From this direction, the downtown area was backlit by a long line
of poplars whose golden leaves shimmied in the breeze like a beaded
curtain.
“Why was that?” I asked.
She told me the by now familiar tale. As much as it pained me, the
story of the outsider taking advantage of an old-timer and then
offending the whole town by closing off the river made more sense
than the notion that town and county government were conspiring to
put J.D. Springer out of the fishing guide business.
We whizzed by the police station, rolling toward the east end of
town.
“He didn’t understand,” she said finally.
“What?”
“Oh…the culture, I guess. The people. How things are done in a
place like this.” She took one hand off the wheel and waved it
about. “Everything…poor J.D. just didn’t understand any of it.”

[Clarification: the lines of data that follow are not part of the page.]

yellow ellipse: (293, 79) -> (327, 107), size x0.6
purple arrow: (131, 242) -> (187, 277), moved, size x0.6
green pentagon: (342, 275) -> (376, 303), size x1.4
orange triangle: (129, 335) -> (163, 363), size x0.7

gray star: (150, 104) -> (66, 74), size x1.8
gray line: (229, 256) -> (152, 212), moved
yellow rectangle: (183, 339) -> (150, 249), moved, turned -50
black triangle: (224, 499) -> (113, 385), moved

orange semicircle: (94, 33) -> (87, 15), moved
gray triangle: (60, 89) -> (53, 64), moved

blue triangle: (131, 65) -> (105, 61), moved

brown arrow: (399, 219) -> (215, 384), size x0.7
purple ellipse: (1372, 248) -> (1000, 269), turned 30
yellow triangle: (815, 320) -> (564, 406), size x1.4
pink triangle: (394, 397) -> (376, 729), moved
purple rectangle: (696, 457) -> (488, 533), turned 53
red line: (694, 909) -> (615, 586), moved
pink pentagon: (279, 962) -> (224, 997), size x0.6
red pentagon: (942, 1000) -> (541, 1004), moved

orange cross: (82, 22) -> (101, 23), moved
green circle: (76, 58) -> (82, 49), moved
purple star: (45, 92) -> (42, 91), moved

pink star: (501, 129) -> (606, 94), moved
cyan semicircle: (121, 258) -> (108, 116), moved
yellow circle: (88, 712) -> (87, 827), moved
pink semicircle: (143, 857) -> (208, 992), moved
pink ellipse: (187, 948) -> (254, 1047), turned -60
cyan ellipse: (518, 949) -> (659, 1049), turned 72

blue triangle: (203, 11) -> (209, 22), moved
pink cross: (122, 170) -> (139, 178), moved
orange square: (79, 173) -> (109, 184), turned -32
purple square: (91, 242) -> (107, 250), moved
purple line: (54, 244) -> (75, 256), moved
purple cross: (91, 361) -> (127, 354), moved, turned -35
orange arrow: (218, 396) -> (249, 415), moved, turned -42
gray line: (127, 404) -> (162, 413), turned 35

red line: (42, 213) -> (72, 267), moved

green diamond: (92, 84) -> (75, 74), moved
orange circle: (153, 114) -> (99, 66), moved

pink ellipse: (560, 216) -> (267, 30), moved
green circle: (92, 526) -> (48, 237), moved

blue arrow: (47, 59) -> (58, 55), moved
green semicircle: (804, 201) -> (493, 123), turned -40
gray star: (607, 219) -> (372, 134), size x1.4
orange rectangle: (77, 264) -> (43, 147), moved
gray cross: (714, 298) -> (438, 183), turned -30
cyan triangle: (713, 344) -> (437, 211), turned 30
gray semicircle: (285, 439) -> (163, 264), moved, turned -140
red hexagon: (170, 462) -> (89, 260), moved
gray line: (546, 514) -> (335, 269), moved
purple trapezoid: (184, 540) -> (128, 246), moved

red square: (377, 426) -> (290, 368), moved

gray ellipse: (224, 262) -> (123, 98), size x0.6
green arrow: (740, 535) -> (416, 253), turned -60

A flush that had started below her throat had now reached her
cheeks.
“For instance,” I said.
“Oh…for instance, he didn’t understand the ramifications of
posting his property. I’ll bet there’s close to fifty men in this
community who rent themselves out as fishing guides at one time or
another during the season. That’s a couple of hundred people whose
livelihoods are affected by his actions.” She was waving the hand
again. “In a town like this that’s just holding on, mostly what
they do is provide services to one another. That’s how they stay
alive after the industry is gone. Most of the men in this town do
four or five different things for a living. They cut some firewood.
They drive school buses, hire out as mechanics, guides, handymen.
Work part-time for the county. They do whatever it takes. I don’t
think J.D. ever really got a sense of what he was doing to that
system.”
She stomped the brakes and crimped the wheel into a Uturn. I
hadn’t noticed it before, but at the junction east of town, where
you either go right and drive out to the ocean or you continue on
ahead into Stevens Falls, a sparkling new A-frame sat on the triangle
of property between the two roads. The sign read, VISITOR INFORMATION
CENTER. WELCOME TO STEVENS FALLS: GATEWAY TO
YOUR
MOUNTAIN
EXPERIENCE. She slid to a stop in front of the building, turned off
the engine and grabbed the bag of tapes. “In the summer, we hire
college kids to run the Visitor Center. This time of year, I do it
myself, but only on weekends.” She yanked the door handle. “You
can stay in the truck if you want; I’m only going to be a minute.”